Jejakperintis || Ketua DPD RI, Sultan Bachtiar Najamudin, menyebutkan peluang perdagangan karbon serta pentingnya ekonomi hijau dalam diskusi bersama berbagai pihak yang berkaitan dengan investasi global berbasis iklim di Brasil beberapa waktu lalu.
Hal itu disampaikannya didampingi Ketua Badan Urusan Legislasi Daerah (BULD) DPD RI, Stefanus BAN Liow disela-sela diskusi bersama Forkopimda Kota Tomohon, Tokoh Masyarakat, Petani dan Masyarkat adat usai penanaman pohon di Terung LW, Kelurahan Pangolombiaan, Kecamatan Tomohon Selatan, Rabu, (8/4) 2026.
Ketua DPD RI mengungkapkan bahwa dirinya kerap berdiskusi dengan puluhan investor dunia terkait perubahan iklim, termasuk pembahasan konversi partai di Brazil yang berkaitan dengan arah kebijakan lingkungan global.
Menurutnya, sejumlah investor telah mulai masuk ke berbagai negara, termasuk Indonesia, sebagai bentuk kesiapan menghadapi era ekonomi rendah karbon.
Ia menjelaskan bahwa pemerintah Indonesia telah menerbitkan regulasi penting melalui Peraturan Presiden (Perpres) Nomor 10 Tahun 2025 tentang perdagangan karbon. Regulasi tersebut ditandatangani beberapa bulan setelah Presiden Prabowo Subianto dilantik, sebagai langkah memberikan kepastian arah kebijakan iklim nasional.
“Perpres terkait perdagangan karbon sudah ditandatangani, namun saat ini kita masih menunggu peraturan pelaksana berupa Peraturan Pemerintah (PP) agar implementasinya berjalan optimal,” ujar Sultan Bachtiar Najamudin.
Ia menilai perdagangan karbon menjadi peluang strategis bagi Indonesia untuk menarik investasi internasional sekaligus menjaga keberlanjutan lingkungan. Namun demikian, ia menekankan pentingnya edukasi kepada masyarakat dan pemangku kepentingan agar memahami arah kebijakan tersebut.
Menurutnya, konsistensi merupakan faktor penting dalam membangun ekosistem ekonomi hijau.
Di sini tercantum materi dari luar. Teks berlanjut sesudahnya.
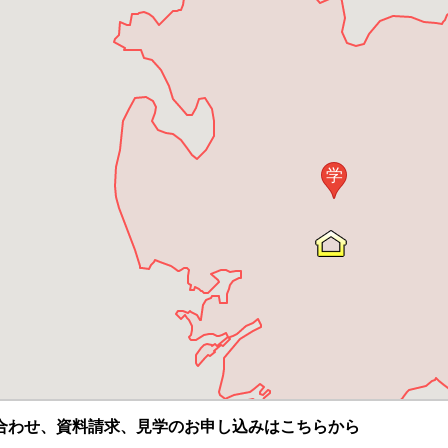
学
合わせ、資料請求、見学のお申し込みはこちらから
Ia mengingatkan bahwa hasil besar tidak akan dicapai secara instan, melainkan melalui proses yang dimulai dari langkah kecil namun berkelanjutan.
Selain itu, Ketua DPD RI juga menginisiasi langkah strategis dengan mendorong kunjungan para duta besar ke daerah guna melihat langsung potensi ekonomi lokal. Ia bahkan menyatakan kesiapan memfasilitasi perjalanan khusus menggunakan pesawat carter untuk menghadirkan para perwakilan negara sahabat dalam agenda promosi potensi daerah, termasuk sektor pariwisata berbasis alam seperti festival bunga yang telah dikenal luas.
Menurutnya, jika dilakukan secara konsisten, promosi potensi daerah akan memberikan dampak ekonomi signifikan bagi masyarakat. Kekayaan alam Indonesia, termasuk keindahan bunga dan lingkungan yang asri, dinilai memiliki daya tarik global yang mampu meningkatkan kesejahteraan masyarakat.
Di akhir penyampaiannya, Sultan Bachtiar Najamudin menegaskan pentingnya menjaga arah demokrasi yang berkelanjutan. Ia mengingatkan bahwa demokrasi tidak seharusnya hanya berorientasi pada perebutan kekuasaan sesaat, tetapi harus memikirkan masa depan generasi berikutnya.
“Demokrasi harus diarahkan pada keberlanjutan. Bukan hanya tentang kekuasaan hari ini, tetapi bagaimana masyarakat di masa depan tetap dapat merasakan manfaat pembangunan,” tegasnya.